Beginning with the line of the entries below that holds "effektiv führen" and ending with the line that holds "biežāk skatās ārpus Rīgas", transcribe each line exactly as written. Pictures stay out.

START RECORDS SUPPLIED

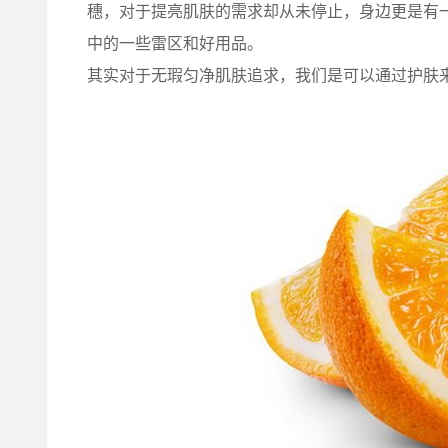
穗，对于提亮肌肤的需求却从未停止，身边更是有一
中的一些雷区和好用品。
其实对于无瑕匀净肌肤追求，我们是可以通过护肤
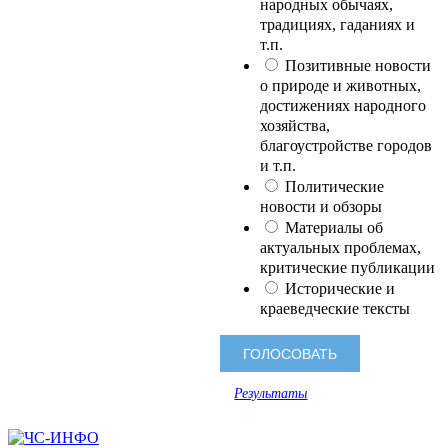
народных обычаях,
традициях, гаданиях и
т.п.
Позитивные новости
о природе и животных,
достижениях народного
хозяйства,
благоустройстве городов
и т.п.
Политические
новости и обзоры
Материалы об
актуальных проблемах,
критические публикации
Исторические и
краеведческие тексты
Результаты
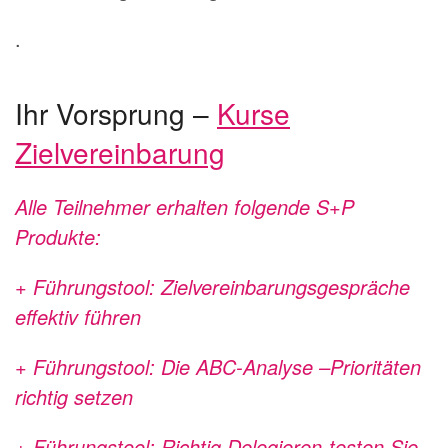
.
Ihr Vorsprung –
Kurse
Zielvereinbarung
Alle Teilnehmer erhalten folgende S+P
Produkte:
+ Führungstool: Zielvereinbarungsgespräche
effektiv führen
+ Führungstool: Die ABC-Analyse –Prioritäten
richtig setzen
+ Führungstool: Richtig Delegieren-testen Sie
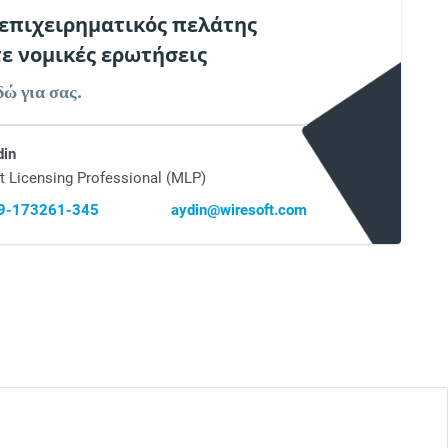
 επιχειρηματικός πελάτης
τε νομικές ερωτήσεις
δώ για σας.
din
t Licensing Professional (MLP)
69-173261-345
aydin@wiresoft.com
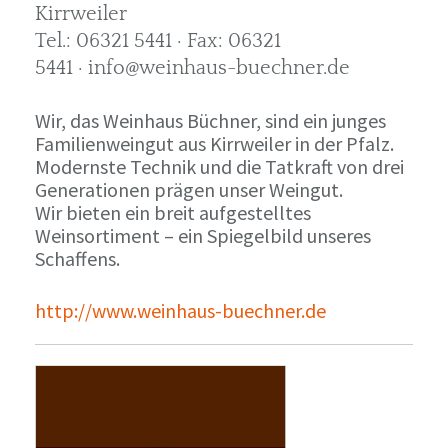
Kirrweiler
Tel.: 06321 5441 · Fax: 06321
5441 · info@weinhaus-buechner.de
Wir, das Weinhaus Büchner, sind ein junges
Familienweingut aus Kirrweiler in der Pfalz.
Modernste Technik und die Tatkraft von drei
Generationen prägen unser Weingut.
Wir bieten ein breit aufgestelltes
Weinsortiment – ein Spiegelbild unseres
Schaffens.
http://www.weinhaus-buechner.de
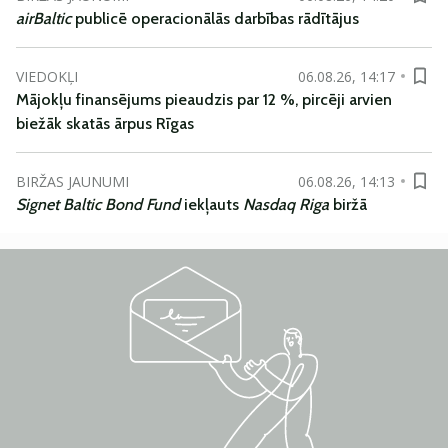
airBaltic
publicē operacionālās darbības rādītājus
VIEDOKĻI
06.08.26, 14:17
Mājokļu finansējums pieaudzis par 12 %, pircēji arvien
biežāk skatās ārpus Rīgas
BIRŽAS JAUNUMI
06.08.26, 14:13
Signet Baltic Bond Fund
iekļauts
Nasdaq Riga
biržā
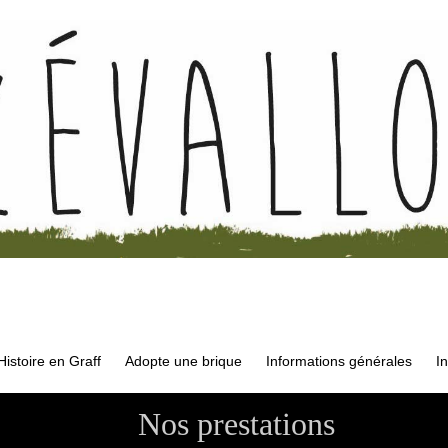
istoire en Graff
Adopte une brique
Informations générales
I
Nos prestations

END RECORDS SUPPLIED
START RECORDS SUPPLIED

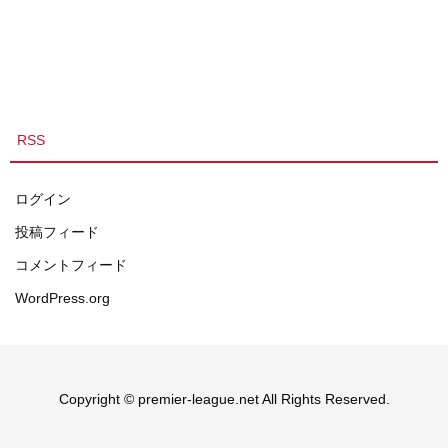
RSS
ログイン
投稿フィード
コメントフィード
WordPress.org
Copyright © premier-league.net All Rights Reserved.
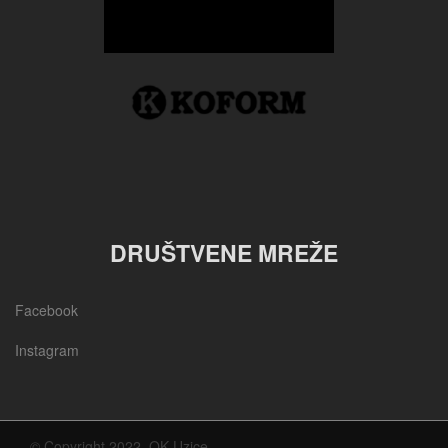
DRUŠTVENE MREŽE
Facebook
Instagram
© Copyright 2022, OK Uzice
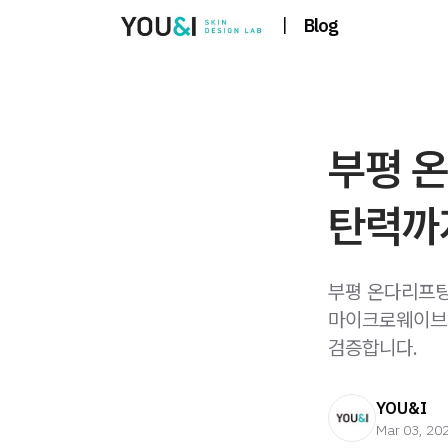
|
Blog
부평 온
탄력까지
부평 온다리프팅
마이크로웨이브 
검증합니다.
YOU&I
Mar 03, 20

END RECORDS SUPPLIED

### EXERCISE SOLUTION
effektiv führen
+ Führungstool: Die ABC-Analyse –Prioritäten
richtig setzen
+ Führungstool: Richtig Delegieren-testen Sie
 επιχειρηματικός πελάτης
τε νομικές ερωτήσεις
δώ για σας.
din
t Licensing Professional (MLP)
69-173261-345
aydin@wiresoft.com
Kirrweiler
Tel.: 06321 5441 · Fax: 06321
5441 · info@weinhaus-buechner.de
Wir, das Weinhaus Büchner, sind ein junges
Familienweingut aus Kirrweiler in der Pfalz.
Modernste Technik und die Tatkraft von drei
Generationen prägen unser Weingut.
Wir bieten ein breit aufgestelltes
Weinsortiment – ein Spiegelbild unseres
Schaffens.
http://www.weinhaus-buechner.de
airBaltic
publicē operacionālās darbības rādītājus
VIEDOKĻI
06.08.26, 14:17
Mājokļu finansējums pieaudzis par 12 %, pircēji arvien
biežāk skatās ārpus Rīgas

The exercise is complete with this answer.